Bir aydır ilk defa hafta içini maç yapmadan geçti Fenerbahçe. Konya yenilgisi sonrasında düşünecek ve çalışacak bol zamanları vardı. Jesus her maça farklı takımı vurguluyorsa da, "Önce şampiyonluk" diyen bakış açısının ifade ettiği, "En iyi takım ligde olandır"…
Yani; bu maçın kadrosu, Jesus'un "ideal" tarifine en yakın olan olmalıydı. Peki, karşımıza ne çıktı?
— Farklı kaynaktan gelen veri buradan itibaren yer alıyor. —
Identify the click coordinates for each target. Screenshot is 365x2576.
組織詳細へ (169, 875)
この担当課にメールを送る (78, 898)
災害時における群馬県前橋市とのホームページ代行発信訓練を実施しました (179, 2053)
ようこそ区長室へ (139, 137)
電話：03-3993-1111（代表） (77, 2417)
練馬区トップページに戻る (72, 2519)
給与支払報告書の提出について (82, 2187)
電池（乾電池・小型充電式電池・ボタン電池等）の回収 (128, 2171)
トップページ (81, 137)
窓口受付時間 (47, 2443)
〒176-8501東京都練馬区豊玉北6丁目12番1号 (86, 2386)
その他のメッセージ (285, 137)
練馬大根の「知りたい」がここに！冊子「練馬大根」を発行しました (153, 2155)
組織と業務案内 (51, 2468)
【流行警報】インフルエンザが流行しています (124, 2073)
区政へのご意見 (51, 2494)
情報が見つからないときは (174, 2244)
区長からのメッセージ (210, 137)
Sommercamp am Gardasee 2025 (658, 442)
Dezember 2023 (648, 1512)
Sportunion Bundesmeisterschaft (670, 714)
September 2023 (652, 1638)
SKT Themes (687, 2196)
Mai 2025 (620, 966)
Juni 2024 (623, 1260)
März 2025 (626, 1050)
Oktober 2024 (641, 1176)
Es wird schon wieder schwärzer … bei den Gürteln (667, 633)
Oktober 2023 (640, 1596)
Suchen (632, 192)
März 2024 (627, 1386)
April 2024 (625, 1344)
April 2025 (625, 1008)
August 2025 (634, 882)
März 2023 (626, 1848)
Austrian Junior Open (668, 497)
En belirgin rakamla başlayalım; rakip 75 dakika kaleye şut çekemedi. İki "altı" numara (Arao-Crespo) takımı önde tuttular, topu çabuk geri kazandılar ve ön üçlüye (King-Pedroİrfan Can) pas opsiyonu oldular. İrfan Can "gizli" on numara gibiydi. Sağ kanat organizasyonlarında baş role geçti ama, merkezdeki oyun aklı rolüne geçti her fırsatta. King ve Pedro ilk yarıda ön taraf baskısını kusursuza yakın yaptılar. Pedro etrafındaki takım arkadaşlarına hep "sıcak" kalmalarını sağlayan tarzıyla, oyuna estetik getirdi. Attığı goldeki birleşik hareket bir tarafa, kendi golünün pasını da Arao üstünden hazırladı. Gerçekten "ekstra" kalite…
Ferdi'nin sağ bekteki etkinliği kimseye "Osayi nerede?" diye sordurtmadı. Ama Alioski'nin sol bekteki verimi, Ferdi'nin gerisinde kaldı. İlginç bir durum… Çağdaş Atan'ın oyuncu tercihleri, hiç de öyle "Büyük takıma karşı oynuyorum, kalenin önüne otobüsü çekeyim" aklında değildi. Belli ki puanı getirecek golün peşindeydi. Ama oyunun baskısı, Fenerbahçe'nin orta saha verimi ve "transfersiz" sezondaki takım kapasitesi, izin vermedi aklındakilere… Kadıköy'e gelenler veya ekran başındakiler, 30. saniyede Fenerbahçe'nin bu maçı kazanacağını hissettiler. Eleştirilecek bir çok şey bulabiliriz ama bu mesaja bir takımın hakim olması her şeyden önemlisi…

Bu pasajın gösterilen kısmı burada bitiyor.